Written for EO by Dr. Gleb Tsipursky, disaster avoidance expert, speaker and author.
You probably heard the advice for entrepreneurs that “failing to plan is planning to fail.” That phrase is a misleading myth at best and actively dangerous at worst. Making plans is important, but our gut reaction is to plan for the best-case outcomes, ignoring the high likelihood that things will go wrong.
A much better phrase is “failing to plan for problems is planning to fail.” To address the very high likelihood that problems will crop up, you need to plan for contingencies.
When was the last time you saw a major planned project suffer from a cost overrun?

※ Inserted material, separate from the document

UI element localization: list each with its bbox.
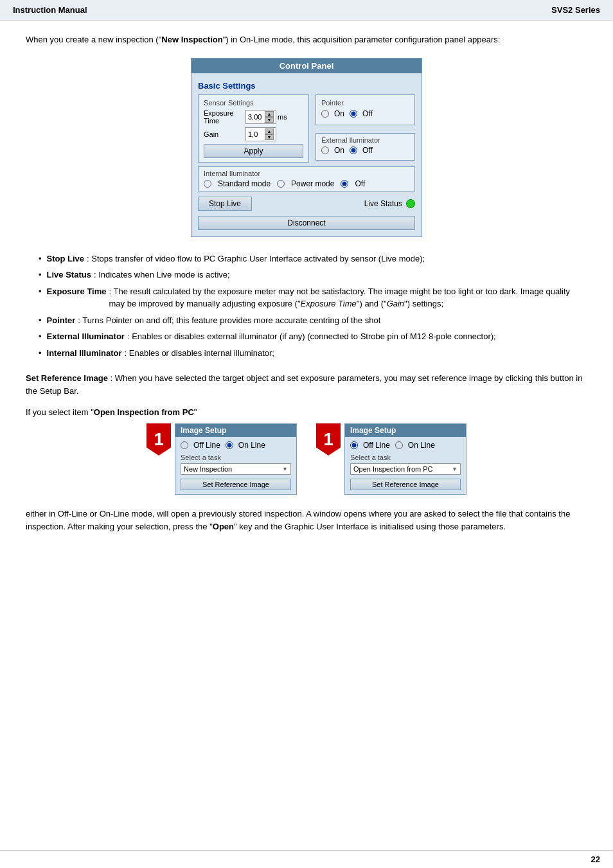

It’s not as common as you might think for a project with a clear plan to come in at or under budget.
For instance, a 2002 study of major construction projects found that 86 percent went over budget. In turn, a 2014 study of IT projects found that only 16.2 percent succeeded in meeting the originally planned resource expenditure. Of the 83.8 percent of projects that did not, the average IT project suffered from a cost overrun of 189 percent.
Going over budget can seriously damage your bottom line. Imagine if a serious IT project such as implementing a new database at your organization goes even 50 percent over budget, which is much less than the average cost overrun. You might be facing many thousands or even millions of dollars in unplanned expenses, causing you to draw on funds assigned for other purposes and harming all of your plans going forward.
What explains cost overruns? They largely stem from the planning fallacy, our intuitive belief that everything will go according to plan, whether in IT projects or in other areas of business and life.